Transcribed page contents

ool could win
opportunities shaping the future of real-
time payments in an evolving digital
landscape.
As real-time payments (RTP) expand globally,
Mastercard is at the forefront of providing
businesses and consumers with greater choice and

ASSIGNED TASK: All lines from the one with "time payments in an evolving digital" onward to the end of the records above should be repeated exactly, and only those lines.

ANSWER FOR THIS EXERCISE:
time payments in an evolving digital
landscape.
As real-time payments (RTP) expand globally,
Mastercard is at the forefront of providing
businesses and consumers with greater choice and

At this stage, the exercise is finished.